Starting Point, and Development. “The beginning of a poem, I assume from my own experience, is a mood, a state of feeling, in the poet. He is stirred by something and sets to work to express it. Well, then, this is the way a story begins in me. As a result, the first tangible thing I have is the atmosphere.... I remembered that there were in Almont (Romeo) a number of ‘grand’ houses, standing far back from the road, and occupied by lonely women. I saw these houses buried in trees in summer, smelled the wild honeysuckle, watched the wrens flying in and out of the old teapots hung in the vines of the dining-room porch. In the winter I saw these houses buried in snow.”
Mr. Buzzell then wondered why these women had never married and concluded that all the young men of their generation had gone to the city to work.
“The next step was to select a definite setting. For this I took an old house which I knew thoroughly—my Grandfather’s house—the Orin Crisman house in ‘Addie Erb and her Girl Lottie.’ In this house I placed a woman not quite forty years old and I named her Abbie Snover. Then I gave her Old Chris as a companion. I had reason for placing Old Chris in the house with Abbie aside from an actual plot requirement. I placed him there because I wanted to impress my reader in the beginning with the loneliness of Abbie Snover’s environment rather than with her utter lack of companionship. The actual beginning of plot, I think, was when I decided to take Old Chris away from her at the end, so as to accentuate her loneliness. In searching for a cause that would remove the old man I decided to resort to gossip. The next question was how to start the gossip. It seemed most natural to have the children begin it. But how start the children? Abbie Snover and Old Chris had lived alone in that big house for fifteen years without any gossip; something would have to happen to start it. So I decided that Abbie would have to antagonize the children in some way. To be able to antagonize the children would necessarily require some kind of personal contact with them, so I had the children form a habit of going to her door after cookies. Then I invented the orange tree to give Abbie a reason for driving them out of the house.
“The rest was simple until I sent Abbie out of the big house on her journey to Mile Corners. It wasn’t until I reached this point that I decided to let the reader know that Old Chris was dead; that Abbie’s journey through the snow was to be a fruitless one; that fate had robbed her of her victory. If I had been concerned with writing just a short story I would have given my readers the desired surprise by withholding Old Chris’s death from them until Abbie found it out. What I wanted to do was to make them feel Abbie’s tragedy every step of the way along that country road.”

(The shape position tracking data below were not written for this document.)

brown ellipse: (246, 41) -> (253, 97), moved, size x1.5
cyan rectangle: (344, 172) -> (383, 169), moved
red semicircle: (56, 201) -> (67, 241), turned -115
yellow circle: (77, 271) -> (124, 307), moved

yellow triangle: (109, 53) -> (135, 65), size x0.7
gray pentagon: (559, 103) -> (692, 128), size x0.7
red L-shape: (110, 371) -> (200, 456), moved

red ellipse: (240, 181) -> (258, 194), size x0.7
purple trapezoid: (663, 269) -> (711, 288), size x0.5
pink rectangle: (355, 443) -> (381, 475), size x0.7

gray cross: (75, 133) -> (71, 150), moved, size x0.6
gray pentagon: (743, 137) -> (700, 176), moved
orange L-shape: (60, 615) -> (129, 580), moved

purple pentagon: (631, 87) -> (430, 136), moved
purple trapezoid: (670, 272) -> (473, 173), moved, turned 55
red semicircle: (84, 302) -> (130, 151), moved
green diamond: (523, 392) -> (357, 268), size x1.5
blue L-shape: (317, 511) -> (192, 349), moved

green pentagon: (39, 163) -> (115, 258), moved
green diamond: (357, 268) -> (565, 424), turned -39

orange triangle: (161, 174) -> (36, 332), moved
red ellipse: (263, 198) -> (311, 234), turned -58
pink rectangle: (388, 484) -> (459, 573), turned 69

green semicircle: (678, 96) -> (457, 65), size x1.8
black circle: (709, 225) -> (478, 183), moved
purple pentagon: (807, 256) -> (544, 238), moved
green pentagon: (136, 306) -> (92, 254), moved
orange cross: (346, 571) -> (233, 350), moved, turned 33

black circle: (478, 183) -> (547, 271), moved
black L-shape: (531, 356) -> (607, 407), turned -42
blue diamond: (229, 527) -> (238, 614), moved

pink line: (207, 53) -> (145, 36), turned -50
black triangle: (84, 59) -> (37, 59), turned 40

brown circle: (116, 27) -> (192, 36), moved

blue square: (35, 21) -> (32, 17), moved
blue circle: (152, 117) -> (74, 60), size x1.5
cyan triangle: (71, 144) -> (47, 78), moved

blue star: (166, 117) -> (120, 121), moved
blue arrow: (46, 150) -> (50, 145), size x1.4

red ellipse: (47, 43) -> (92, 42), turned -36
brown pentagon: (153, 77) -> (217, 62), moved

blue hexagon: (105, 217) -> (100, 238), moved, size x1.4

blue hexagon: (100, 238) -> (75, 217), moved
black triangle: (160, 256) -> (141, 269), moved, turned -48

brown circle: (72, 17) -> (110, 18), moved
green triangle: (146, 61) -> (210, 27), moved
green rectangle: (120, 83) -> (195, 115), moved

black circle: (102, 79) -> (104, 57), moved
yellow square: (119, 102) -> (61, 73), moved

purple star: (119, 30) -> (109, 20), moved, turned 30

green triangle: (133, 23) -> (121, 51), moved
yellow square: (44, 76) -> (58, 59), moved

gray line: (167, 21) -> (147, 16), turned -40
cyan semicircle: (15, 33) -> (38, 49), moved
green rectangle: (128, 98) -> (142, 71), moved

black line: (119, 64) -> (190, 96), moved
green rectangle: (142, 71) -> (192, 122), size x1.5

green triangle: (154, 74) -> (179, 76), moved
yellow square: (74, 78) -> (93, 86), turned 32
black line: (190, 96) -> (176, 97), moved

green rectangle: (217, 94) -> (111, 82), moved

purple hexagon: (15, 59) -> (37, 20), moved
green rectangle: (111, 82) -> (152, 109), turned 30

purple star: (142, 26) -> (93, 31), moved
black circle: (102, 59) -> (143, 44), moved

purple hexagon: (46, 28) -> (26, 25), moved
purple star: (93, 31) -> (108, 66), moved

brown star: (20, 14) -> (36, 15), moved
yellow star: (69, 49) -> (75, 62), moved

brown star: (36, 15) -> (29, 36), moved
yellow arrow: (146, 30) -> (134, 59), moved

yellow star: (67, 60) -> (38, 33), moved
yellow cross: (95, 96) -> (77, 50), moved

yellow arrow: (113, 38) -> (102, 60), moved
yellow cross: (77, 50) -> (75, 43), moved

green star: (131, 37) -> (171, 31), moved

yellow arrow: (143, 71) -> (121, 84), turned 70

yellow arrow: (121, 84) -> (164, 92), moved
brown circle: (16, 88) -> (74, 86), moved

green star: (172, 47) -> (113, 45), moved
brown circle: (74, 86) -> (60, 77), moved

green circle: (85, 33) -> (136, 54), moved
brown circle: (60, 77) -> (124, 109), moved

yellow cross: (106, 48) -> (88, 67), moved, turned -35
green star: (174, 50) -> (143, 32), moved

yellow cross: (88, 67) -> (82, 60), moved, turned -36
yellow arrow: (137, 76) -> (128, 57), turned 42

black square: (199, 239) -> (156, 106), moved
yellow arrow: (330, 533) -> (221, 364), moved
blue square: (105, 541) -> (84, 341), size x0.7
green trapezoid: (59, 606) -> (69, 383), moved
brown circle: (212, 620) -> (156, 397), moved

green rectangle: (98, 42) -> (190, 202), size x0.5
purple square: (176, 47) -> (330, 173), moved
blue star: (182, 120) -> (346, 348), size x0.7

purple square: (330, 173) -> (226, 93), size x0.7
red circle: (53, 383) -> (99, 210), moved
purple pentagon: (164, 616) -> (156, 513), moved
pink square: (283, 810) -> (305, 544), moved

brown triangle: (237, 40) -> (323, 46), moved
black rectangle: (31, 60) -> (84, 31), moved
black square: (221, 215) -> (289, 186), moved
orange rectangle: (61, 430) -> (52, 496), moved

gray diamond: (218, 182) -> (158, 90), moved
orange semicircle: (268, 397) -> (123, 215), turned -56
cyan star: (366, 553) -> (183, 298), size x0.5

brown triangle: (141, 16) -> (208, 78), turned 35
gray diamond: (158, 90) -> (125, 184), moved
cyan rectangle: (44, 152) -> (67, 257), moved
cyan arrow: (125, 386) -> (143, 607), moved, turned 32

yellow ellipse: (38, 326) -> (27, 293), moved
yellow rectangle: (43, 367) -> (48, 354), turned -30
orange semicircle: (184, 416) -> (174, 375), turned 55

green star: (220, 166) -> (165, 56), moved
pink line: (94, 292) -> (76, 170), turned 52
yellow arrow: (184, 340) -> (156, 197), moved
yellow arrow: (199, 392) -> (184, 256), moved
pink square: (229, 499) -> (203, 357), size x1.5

The difference between the realist’s and the romanticist’s methods may be seen by a consideration of what a romanticist would have done at any stage of the action. For example, Abbie’s kindness to the children would have been the cause, not of her undoing, but rather (under other circumstances) of her rehabilitation. The business of the orange tree, again, might have been used to turn the youngsters against her, as Mr. Buzzell has used it, but in this event then the sender of the orange tree would have arrived on the scene and by his masterfulness properly subdued the gossip.... Again, the romanticist would have saved the surprise, undoubtedly, for the reader as well as for Abbie. He would have desired to create the shock, and leave reflection to each reader.
Try telling the story from Mrs. Perry’s angle.
What is the struggle? Is it active or passive, or does it pass from one to the other condition? Are the stages of the plot well-marked, from initial impulse to climax of action?
What is the atmosphere? What details of setting, character, and action harmonize in the totality of effect? What notes of contrast but serve to intensify the prevailing mood?
Has the author attempted to enlist the reader’s sympathy for Abbie? Is his work finer and truer, as a result?